Celui-ci regarde par-dessus son épaule et contemple, derrière, ce qu’il a perdu. Et cet autre regarde devant lui et contemple ce qui lui reste à conquérir. Ce sont des fous, c’est l’inverse qu’il faut faire.

Regarder derrière ce qui nous reste à conquérir. Regarder devant ce que nous avons perdu ;

C’est toujours l’inverse qu’il faut faire. Pour ne pas tomber, c’est toujours l’inverse du premier mouvement qu’il faut faire. Ainsi la funambule sur son fil d’or et son ombrelle rouge. L’inverse, c’est la loi de la danse, c’est la loi du chant. C’est la loi des miroirs. C’est la loi du temps. L’inverse c’est comme un retour qui irait de l’avant.

Retourner son geste comme la peau d’un lapin, pour le révéler, lui donner sa vraie couleur. Le rouge.

 

J’ai des cendres dans la voix. Les morts sont toujours vivants. Ils savent la véritable loi. La loi de l’inverse.

Le sans fin nous hante.

Je vais vers mon enfance comme le saumon remonte le fleuve. Pour aimer. Et pour mourir.

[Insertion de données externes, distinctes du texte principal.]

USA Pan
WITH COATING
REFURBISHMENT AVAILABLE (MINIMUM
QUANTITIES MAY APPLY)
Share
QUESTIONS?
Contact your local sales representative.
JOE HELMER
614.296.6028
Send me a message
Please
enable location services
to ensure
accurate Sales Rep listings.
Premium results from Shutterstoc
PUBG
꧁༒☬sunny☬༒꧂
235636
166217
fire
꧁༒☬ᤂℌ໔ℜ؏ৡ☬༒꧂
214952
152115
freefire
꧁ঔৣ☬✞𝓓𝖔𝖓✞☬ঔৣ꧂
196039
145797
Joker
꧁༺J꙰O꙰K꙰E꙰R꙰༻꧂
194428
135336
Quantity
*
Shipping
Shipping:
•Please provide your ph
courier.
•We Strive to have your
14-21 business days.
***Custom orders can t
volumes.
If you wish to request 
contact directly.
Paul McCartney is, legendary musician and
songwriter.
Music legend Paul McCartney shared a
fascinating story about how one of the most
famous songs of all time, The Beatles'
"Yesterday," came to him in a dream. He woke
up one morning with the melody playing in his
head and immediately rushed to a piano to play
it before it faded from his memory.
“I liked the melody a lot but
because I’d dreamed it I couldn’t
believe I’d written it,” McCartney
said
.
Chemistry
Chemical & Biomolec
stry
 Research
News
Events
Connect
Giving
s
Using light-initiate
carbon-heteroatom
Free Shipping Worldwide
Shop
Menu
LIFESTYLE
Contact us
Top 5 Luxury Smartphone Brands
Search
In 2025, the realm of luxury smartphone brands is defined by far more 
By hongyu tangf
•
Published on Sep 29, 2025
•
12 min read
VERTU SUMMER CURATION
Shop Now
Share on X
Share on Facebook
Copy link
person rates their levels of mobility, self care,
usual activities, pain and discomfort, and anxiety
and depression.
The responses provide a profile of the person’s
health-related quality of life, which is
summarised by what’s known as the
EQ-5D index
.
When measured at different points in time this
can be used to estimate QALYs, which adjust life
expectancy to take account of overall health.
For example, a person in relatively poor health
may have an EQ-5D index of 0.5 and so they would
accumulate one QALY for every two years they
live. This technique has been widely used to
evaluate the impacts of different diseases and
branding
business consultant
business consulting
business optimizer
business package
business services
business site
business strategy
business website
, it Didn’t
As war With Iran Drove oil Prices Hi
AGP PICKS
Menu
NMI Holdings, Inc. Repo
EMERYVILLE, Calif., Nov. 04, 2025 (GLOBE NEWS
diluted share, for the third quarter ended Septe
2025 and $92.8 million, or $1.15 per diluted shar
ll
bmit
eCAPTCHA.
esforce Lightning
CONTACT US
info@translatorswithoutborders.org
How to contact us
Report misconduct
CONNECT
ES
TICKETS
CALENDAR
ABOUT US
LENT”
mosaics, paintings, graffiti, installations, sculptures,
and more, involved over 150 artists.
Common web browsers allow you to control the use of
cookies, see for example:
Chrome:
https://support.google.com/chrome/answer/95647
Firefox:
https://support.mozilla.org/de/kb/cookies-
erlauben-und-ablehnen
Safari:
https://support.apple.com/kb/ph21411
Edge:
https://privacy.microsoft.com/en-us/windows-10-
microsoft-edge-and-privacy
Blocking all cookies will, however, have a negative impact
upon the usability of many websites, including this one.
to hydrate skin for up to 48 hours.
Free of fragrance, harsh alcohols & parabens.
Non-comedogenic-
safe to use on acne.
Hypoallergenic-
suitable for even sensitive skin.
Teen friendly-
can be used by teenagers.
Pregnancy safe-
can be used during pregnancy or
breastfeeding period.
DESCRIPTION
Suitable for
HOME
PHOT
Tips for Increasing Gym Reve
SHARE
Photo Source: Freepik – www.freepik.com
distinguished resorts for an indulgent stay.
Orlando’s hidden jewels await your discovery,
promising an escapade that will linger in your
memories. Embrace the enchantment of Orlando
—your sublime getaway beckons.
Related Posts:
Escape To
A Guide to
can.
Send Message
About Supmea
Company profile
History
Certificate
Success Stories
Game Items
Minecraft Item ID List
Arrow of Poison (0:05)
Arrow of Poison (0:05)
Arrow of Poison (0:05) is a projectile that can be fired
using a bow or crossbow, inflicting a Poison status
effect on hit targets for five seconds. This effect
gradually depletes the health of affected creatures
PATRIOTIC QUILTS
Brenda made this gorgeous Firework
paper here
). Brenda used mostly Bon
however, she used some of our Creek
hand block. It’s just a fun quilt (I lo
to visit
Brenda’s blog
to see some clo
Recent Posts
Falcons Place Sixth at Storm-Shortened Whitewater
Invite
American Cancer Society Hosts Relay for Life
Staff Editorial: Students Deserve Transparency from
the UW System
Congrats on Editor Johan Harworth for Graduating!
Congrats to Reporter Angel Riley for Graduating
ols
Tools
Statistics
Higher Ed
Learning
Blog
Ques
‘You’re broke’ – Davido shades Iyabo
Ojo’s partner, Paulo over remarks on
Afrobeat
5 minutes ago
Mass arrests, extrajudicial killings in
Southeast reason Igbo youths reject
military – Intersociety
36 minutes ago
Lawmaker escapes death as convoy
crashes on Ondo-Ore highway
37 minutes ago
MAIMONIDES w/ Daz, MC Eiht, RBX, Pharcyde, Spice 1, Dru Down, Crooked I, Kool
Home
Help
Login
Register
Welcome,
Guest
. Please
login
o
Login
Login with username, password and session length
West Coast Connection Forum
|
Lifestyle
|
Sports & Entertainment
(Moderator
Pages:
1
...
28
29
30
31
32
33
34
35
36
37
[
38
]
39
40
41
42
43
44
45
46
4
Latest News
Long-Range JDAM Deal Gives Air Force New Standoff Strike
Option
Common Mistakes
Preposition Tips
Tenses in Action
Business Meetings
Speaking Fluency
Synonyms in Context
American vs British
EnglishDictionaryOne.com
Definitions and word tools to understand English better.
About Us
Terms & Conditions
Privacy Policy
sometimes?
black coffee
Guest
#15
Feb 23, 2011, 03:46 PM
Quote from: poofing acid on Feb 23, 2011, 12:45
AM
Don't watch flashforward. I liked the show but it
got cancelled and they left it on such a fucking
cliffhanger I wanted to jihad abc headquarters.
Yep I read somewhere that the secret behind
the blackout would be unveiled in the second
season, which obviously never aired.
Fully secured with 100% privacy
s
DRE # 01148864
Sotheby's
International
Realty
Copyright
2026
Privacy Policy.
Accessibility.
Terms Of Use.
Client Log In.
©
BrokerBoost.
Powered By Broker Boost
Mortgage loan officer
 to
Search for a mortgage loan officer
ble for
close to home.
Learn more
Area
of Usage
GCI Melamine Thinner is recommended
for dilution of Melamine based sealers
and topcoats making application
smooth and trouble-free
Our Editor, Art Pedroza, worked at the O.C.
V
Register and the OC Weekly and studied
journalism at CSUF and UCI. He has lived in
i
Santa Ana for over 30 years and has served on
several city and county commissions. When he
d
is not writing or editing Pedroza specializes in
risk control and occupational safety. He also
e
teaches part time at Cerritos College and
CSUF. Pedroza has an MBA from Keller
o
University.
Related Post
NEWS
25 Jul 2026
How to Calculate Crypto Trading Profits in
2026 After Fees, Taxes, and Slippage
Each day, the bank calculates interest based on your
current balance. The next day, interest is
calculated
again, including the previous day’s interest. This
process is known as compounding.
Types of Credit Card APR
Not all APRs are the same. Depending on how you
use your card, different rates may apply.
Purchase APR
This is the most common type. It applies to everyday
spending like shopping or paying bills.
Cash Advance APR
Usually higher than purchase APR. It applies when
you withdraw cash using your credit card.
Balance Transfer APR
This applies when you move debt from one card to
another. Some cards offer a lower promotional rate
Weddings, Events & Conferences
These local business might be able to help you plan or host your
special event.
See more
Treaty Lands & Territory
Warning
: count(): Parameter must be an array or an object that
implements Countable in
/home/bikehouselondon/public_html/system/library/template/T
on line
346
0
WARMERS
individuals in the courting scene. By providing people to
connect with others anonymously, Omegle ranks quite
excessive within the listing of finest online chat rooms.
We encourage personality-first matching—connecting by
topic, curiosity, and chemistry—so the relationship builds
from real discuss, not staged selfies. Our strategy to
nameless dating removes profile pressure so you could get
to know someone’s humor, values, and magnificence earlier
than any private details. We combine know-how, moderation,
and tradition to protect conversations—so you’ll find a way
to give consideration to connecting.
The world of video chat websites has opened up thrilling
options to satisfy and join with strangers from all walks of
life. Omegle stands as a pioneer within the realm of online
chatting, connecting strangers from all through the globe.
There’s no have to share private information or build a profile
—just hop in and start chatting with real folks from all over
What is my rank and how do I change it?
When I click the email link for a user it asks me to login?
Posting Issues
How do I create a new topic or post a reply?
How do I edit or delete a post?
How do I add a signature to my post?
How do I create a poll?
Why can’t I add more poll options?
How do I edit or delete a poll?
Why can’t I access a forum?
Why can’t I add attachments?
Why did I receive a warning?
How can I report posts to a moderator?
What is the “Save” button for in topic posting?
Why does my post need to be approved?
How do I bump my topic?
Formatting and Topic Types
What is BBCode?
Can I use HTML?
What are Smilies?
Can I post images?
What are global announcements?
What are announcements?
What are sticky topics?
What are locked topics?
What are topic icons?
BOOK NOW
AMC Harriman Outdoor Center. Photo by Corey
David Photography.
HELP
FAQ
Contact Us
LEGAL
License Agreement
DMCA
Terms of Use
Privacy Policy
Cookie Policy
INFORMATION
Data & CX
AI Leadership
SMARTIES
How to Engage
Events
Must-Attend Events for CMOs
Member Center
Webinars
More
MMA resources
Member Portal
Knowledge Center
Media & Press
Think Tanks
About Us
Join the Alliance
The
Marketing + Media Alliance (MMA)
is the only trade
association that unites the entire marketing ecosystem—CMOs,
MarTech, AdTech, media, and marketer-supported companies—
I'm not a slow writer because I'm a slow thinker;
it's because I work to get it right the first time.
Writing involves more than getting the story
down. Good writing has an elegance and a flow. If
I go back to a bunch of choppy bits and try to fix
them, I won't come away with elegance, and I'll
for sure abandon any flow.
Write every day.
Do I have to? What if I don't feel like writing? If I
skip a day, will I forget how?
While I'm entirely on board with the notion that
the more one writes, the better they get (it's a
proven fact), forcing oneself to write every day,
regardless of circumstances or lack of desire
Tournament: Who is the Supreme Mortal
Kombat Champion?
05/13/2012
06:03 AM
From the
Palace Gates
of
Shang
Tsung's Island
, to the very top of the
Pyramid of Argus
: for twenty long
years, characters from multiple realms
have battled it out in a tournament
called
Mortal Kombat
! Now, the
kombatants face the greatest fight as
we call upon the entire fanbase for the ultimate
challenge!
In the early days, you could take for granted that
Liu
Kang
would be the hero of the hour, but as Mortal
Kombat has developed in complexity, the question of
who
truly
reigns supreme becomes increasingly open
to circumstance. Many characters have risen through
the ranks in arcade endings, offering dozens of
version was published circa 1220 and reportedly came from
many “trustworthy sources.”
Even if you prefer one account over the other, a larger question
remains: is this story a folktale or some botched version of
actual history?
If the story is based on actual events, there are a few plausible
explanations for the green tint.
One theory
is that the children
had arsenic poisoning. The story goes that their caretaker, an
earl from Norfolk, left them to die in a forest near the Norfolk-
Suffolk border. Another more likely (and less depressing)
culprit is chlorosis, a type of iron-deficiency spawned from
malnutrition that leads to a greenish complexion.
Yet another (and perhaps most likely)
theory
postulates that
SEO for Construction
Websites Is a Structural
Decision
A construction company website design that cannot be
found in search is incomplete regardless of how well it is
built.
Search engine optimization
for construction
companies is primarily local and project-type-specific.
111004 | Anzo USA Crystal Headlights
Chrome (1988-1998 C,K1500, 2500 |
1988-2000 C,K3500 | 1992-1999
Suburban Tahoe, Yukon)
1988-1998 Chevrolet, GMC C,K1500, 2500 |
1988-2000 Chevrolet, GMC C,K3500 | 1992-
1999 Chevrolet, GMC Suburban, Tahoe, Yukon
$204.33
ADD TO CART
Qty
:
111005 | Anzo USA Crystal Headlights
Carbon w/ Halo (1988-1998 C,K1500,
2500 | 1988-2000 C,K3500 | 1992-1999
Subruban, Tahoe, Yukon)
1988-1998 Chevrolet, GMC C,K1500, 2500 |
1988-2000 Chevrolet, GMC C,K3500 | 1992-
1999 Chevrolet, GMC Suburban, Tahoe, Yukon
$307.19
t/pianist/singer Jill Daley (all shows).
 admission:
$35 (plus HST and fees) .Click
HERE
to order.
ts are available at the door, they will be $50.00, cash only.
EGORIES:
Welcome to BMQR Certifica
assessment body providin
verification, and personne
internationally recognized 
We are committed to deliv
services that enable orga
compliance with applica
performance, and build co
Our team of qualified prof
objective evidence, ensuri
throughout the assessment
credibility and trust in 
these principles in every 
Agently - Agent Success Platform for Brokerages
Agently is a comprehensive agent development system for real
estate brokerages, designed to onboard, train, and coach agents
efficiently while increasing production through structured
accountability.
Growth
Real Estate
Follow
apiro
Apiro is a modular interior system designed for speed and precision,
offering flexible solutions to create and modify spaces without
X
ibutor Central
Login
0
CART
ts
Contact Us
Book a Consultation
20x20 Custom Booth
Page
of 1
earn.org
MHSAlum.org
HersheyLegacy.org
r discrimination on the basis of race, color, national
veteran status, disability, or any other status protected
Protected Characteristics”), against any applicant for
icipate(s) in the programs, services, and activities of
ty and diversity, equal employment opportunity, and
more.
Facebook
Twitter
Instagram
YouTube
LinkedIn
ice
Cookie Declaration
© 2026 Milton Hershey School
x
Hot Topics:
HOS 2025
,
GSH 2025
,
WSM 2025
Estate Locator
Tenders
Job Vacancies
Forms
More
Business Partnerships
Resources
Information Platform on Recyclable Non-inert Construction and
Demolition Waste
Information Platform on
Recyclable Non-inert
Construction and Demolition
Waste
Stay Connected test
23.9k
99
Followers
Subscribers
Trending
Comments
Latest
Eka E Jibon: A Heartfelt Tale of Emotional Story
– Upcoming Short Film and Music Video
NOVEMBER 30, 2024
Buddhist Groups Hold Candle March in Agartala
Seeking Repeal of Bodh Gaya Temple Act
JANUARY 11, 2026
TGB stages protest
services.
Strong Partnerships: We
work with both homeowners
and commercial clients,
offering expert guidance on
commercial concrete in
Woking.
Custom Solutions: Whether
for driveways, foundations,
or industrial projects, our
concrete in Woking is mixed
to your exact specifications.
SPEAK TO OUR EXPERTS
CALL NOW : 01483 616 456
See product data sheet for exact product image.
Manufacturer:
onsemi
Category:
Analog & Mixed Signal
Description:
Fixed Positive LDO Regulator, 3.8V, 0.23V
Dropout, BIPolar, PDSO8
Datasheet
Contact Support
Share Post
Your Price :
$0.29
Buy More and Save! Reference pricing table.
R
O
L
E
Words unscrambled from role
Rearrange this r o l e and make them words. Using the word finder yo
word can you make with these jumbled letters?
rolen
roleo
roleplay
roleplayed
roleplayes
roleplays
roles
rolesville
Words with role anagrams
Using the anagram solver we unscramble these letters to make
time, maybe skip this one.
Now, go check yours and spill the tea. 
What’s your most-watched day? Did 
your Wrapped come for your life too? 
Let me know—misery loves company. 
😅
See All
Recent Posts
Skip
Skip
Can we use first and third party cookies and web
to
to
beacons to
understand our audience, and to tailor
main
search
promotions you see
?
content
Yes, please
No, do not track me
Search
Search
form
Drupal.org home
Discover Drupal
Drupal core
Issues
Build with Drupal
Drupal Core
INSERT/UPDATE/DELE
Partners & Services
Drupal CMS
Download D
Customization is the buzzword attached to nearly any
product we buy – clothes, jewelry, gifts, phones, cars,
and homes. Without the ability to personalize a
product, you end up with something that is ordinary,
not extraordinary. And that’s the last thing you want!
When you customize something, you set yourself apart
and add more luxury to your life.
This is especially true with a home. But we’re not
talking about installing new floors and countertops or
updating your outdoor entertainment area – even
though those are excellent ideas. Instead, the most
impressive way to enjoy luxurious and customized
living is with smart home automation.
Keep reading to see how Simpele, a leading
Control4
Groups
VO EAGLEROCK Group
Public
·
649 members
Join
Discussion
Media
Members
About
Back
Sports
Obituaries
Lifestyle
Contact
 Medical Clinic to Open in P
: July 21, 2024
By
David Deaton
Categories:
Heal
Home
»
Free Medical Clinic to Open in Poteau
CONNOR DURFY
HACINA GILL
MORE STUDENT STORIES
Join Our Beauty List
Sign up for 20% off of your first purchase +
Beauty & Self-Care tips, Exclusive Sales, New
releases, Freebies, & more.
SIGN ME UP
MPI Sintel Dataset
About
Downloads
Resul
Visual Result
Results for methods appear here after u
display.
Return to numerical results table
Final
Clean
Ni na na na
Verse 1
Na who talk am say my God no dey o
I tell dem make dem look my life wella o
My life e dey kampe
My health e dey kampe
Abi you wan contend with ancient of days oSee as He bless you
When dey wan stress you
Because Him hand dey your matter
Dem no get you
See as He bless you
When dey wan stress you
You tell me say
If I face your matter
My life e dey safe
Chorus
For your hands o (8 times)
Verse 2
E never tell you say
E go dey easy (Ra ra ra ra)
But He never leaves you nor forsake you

Ecrire c’est toujours retrouver une langue ancienne perdue. Aimer c’est toujours retrouver un pays égaré en nous. Parfois, c’est trahir la solitude qui nous attend.

Ecrire c’est toujours trahir les eaux incestueuses d’où l’on vient.

Ce sont les cailloux qui savent le chemin. Et je n’ai pas assez de pierres en moi. Pas assez d’attente. Pas assez de silence. Il y a des cendres dans mon encre. Ce n’est pas le passé qui compte, c’est le nœud qui nous attache avec lui. L’écriture défait la prise, parfois elle permet de trancher les liens. C’est le travail d’une vie. Se dénouer de nous-mêmes. Se déprendre. Se trancher. L’écriture c’est d’abord ce démembrement.

 

J’ai retrouvé de vieilles photos. Celles que ma grand-mère Simone, gardaient. Simone c’est ma terre creusoise. La mère de ma mère. La mère aux douleurs longues et silencieuses. Simone c’était un arbre, et on ne savait dire en le voyant, si cet arbre tenait le ciel, ou s’il le repoussait. Elle était un arbre en lutte, et son écorce de femme éclatée en témoignait. Elle était un arbre qui travaillait la matière de l’air avec évidence, et application, et volonté, et constance.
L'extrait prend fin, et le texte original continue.